He's also not someone who is a "workout warrior" and doesn't have preparation skills for different opponents, so some question his motor, but some of that can be ingrained at the NFL level...especially with a very physical team like the Carolina Panthers. A large part of effective run-blocking is the mindset and Clemson was a passing team by and large, so he'll have to adjust his game and preparation at the next level.

He also can sometimes be fooled on delayed blitzes or when a rusher appears in an unexpected area. Thomas is "average" in space, despite having nice, quick feet, so I myself am theorizing it's a field-awareness issue that should improve with time, practice, and learning the intricacies of complex NFL defensive schemes. He has only average lateral movement ability, reflected in his struggling against speed-rushers on the outside, again, which is the biggest reason he projects as a guard.

Personally, I love versatile players like Thomas who can contribute at different positions when injuries inevitably hit and could help keep the chemistry intact without any drop-off in ability. Problems occur when linemen play out of position due to need, and Thomas would be a great asset especially down the road.

No, he isn't a first-round guy and possibly not even a second-rounder. If he's available in the third, however, that's where the organization might start taking a good, hard look at him as a guard to solidify the inside.

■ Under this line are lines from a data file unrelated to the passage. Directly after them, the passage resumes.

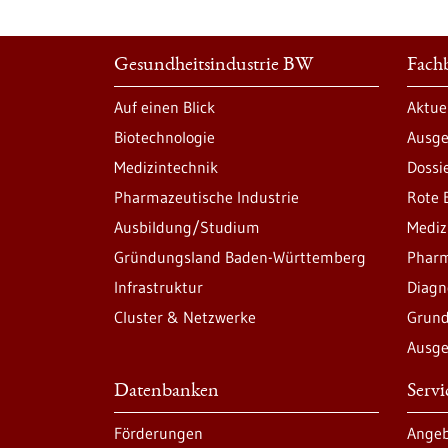
Gesundheitsindustrie BW
Fachb
Auf einen Blick
Aktue
Biotechnologie
Ausge
Medizintechnik
Dossi
Pharmazeutische Industrie
Rote 
Ausbildung/Studium
Mediz
Gründungsland Baden-Württemberg
Pharm
Infrastruktur
Diagn
Cluster & Netzwerke
Grund
Ausge
Datenbanken
Serv
Förderungen
Angeb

The problem is that Silatolu is the young incumbent left guard, barring another injury, and Thomas projects best at....left guard. I'm sure he could learn to play the right guard spot, but his run-blocking would have to improve dramatically.

It's fairly rare to have an incoming guard that's a better pass blocker than run blocker. Usually, it's the other way around.

While I feel Brandon Thomas could be a solid NFL guard one day, I don't see an All-Pro ceiling for him and his skill set, while nice, is a poor fit for the Panthers given the presence of Silatolu and Thomas' need for development and his average run-blocking.

Additionally, he's probably going to be a 4th-round pick but could be considered by Carolina as a value if available in the 5th or beyond for good depth with some upside, even if it's limited. Realistically, he'll have to fall a couple of rounds for the Panthers to really give him draft consideration, in my opinion.

Actually, reading about his play against Clowney in addition to Thomas' limitations with speed rushers, something doesn't add up. Is Thomas a player who can rise to the level of his competition or did Clowney not play well against him?

It seems to raise a lot of questions about Clowney that I didn't know existed before. Keep your eyes open, folks, and try to sponge up everything you'll hear about Clowney from here on out.

His situation just gets curiouser and curiouser as the layers of the onion peel back.

UPDATE 4/8/14 - Brandon Thomas tore his ACL in training and will miss any football action for 2014.

Follow me on Twitter @Ken_Dye

Carolina Panthers: Trading Experience for Hope

The Carolina Panthers aren’t known for making a whole lot of noise in the off season. Being the second youngest team in the NFL, they tend to just sit back and prepare for the draft. That’s exactly what was expected in the 2014 off-season, but what Panther fan’s got was the complete opposite.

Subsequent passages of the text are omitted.